» What the task requires
Go to the line in the data below that contains "NHÀ PHỐ – MS.THANH – PHÚ THỌ". Write it out exactly, along with every later line through the last, and nothing else.

[Entries taken from a collection]
────────

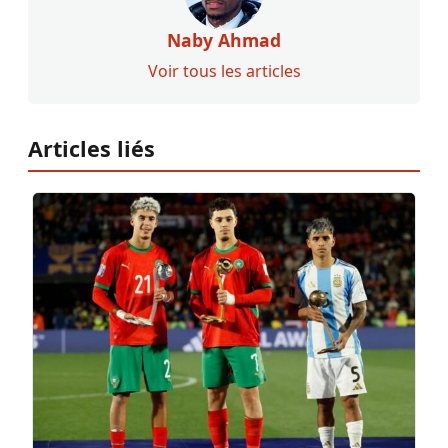
Naby Ahmad
Voir tous les articles
Articles liés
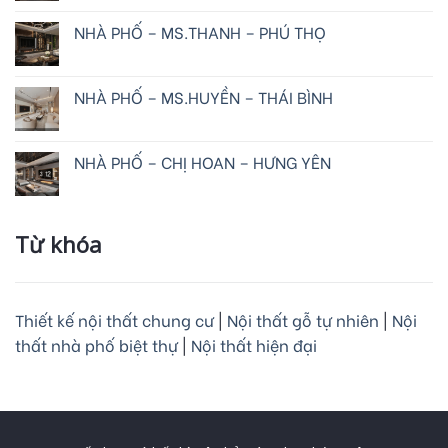
NHÀ PHỐ – MS.THANH – PHÚ THỌ
NHÀ PHỐ – MS.HUYỀN – THÁI BÌNH
NHÀ PHỐ – CHỊ HOAN – HƯNG YÊN
Từ khóa
Thiết kế nội thất chung cư
|
Nội thất gỗ tự nhiên
|
Nội
thất nhà phố biệt thự
|
Nội thất hiện đại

────────

» Solution
NHÀ PHỐ – MS.THANH – PHÚ THỌ
NHÀ PHỐ – MS.HUYỀN – THÁI BÌNH
NHÀ PHỐ – CHỊ HOAN – HƯNG YÊN
Từ khóa
Thiết kế nội thất chung cư
|
Nội thất gỗ tự nhiên
|
Nội
thất nhà phố biệt thự
|
Nội thất hiện đại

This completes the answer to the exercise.